Chapter Six & Overall Feelings
Oedipa returns to San Narciso to finish learning what she can about the Trystero and hopefully figure out whatever Pierce had wanted he to know so she can put the whole experience to an end. She finds out that Metzger has run off to get married and has left a lawyer Oedipa does not know to help her execute the will. She moves on quickly and decides her best start is to find Driblette, the playwright who knew more about the Trystero than he let on, who committed suicide. Oedipa then goes to look for Emory Bortz, who wrote the original play that Driblette put on, in hopes that he can explain where the line "No hallowed skein of stars can ward, I trow, Who's once been set his tryst with Trystero" came from and more importantly, what it means. Bortz does not know the exact origin of the phrase, but thinks Trystero is linked to the Puritans as well as the Italians, and several other places. He gives her a book about the Trystero that describes a postal battle between them and Thurn and Taxis, as well as how the muted horn came, why men in all black are important, and other various secret symbols they use. She does not know what to make of the information, and goes to find Fallopian, who suggests that the whole Trystero is a clever trick that Pierce has played on her. Oedipa thinks the same, whether she wants to or not, and after talking to Genghis Cohen, decides to take a second look at everything. She realizes everywhere she has been and that has to do with the Trystero, is somehow related to Pierce. She then goes crazy. Oedipa finds out from Genghis that someone is interested in buying Pierce's stamp collection, whch will be auctioned off as lot 49. Still hungry for the truth, Oedipa assumes that this person knows about the Trystero, and goes in pursuit of him. The book closes as Oedipa regains her drive to solve the mystery as well as the beginning of the auction.

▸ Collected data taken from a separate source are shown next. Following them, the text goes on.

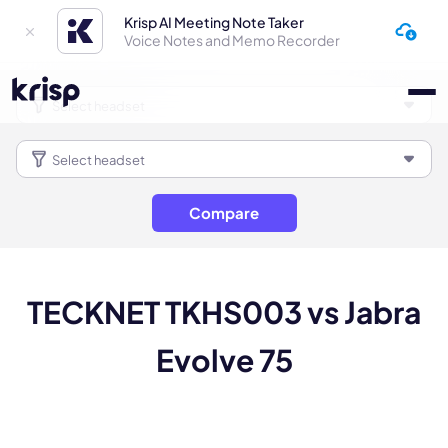
Krisp AI Meeting Note Taker
Voice Notes and Memo Recorder
Compare
TECKNET TKHS003 vs Jabra
Evolve 75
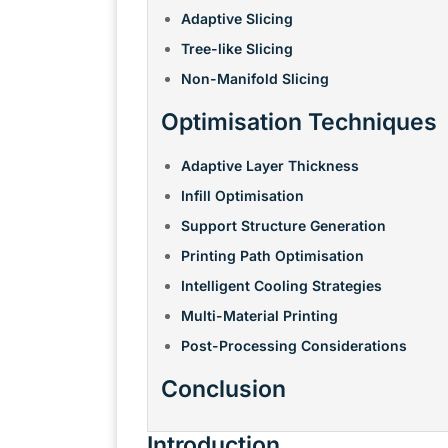
Adaptive Slicing
Tree-like Slicing
Non-Manifold Slicing
Optimisation Techniques
Adaptive Layer Thickness
Infill Optimisation
Support Structure Generation
Printing Path Optimisation
Intelligent Cooling Strategies
Multi-Material Printing
Post-Processing Considerations
Conclusion
Introduction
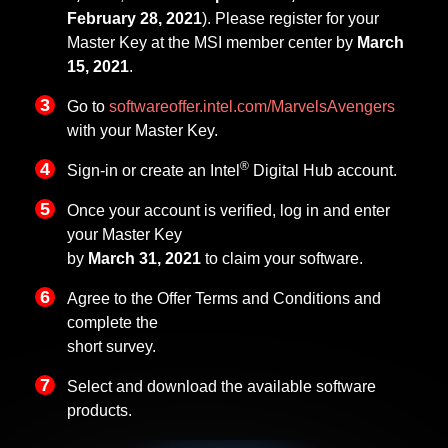
February 28, 2021
). Please register for your
Master Key at the MSI member center by
March
15, 2021
.
Go to
softwareoffer.intel.com/MarvelsAvengers
with your Master Key.
®
Sign-in or create an Intel
Digital Hub account.
Once your account is verified, log in and enter
your Master Key
by
March 31, 2021
to claim your software.
Agree to the Offer Terms and Conditions and
complete the
short survey.
Select and download the available software
products.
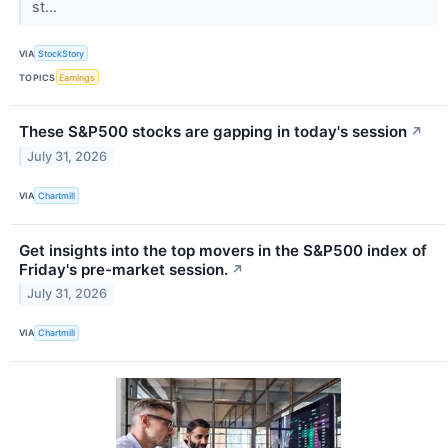
st...
VIA
StockStory
TOPICS
Earnings
These S&P500 stocks are gapping in today's session
↗
July 31, 2026
VIA
Chartmill
Get insights into the top movers in the S&P500 index of
Friday's pre-market session.
↗
July 31, 2026
VIA
Chartmill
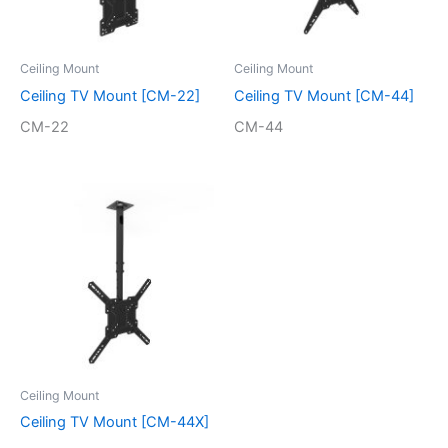
Ceiling Mount
Ceiling Mount
Ceiling TV Mount [CM-22]
Ceiling TV Mount [CM-44]
CM-22
CM-44
Ceiling Mount
Ceiling TV Mount [CM-44X]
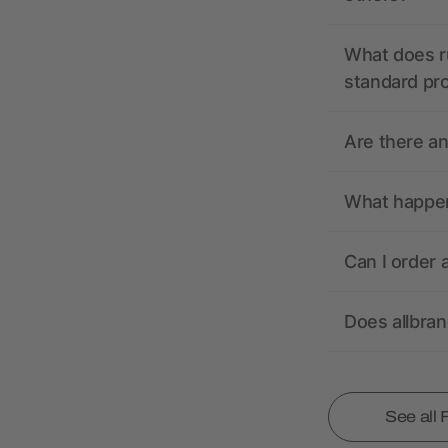
What does r
standard pr
Are there a
What happens
Can I order 
Does allbra
See all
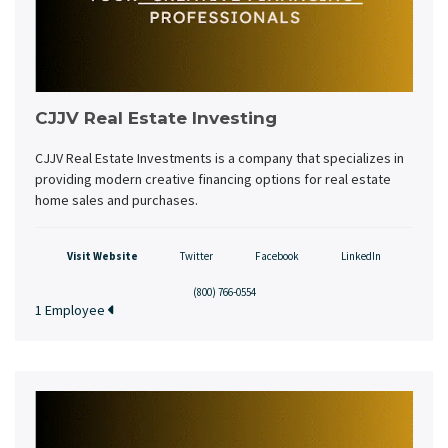
CJJV Real Estate Investing
CJJV Real Estate Investments is a company that specializes in
providing modern creative financing options for real estate
home sales and purchases.
Visit Website
Twitter
Facebook
LinkedIn
(800) 766-0554
1 Employee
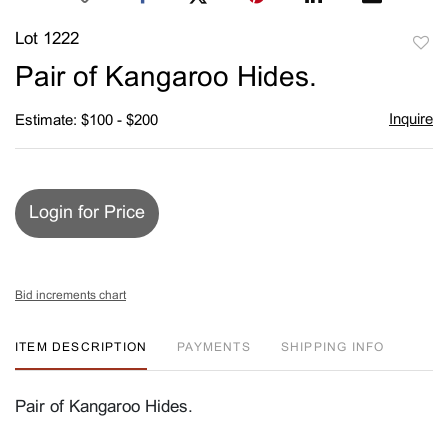
Lot 1222
to
Pair of Kangaroo Hides.
favori
Inquire
Estimate: $100 - $200
Login for Price
Bid increments chart
ITEM DESCRIPTION
PAYMENTS
SHIPPING INFO
Pair of Kangaroo Hides.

It is easy to say that this ending made me mad. I was so angry at Oedipa for giving up for the brief amount of time that she did because she wasted time. She never looked for the other people to see if the theory about Pierce and the Trystero being fake was true, so she should have kept pursuing, especially since her instincts told her it was not true. Then the entire ending is just so frustrating because the cycle never ends. The reader feels so close to the truth that they can taste it, but they never get to read about this new character who is crucial to the plot. Not only that, but I felt like Oedipa never finished changing. Her character was mid-recovery and it ended just as she was finding herself again. However, if the mystery were solved, and Oedipa made whole again, I do think that it would have been a little too happily ever after for me. But I really do wish that there was some kind of conclusion to the conspiracy.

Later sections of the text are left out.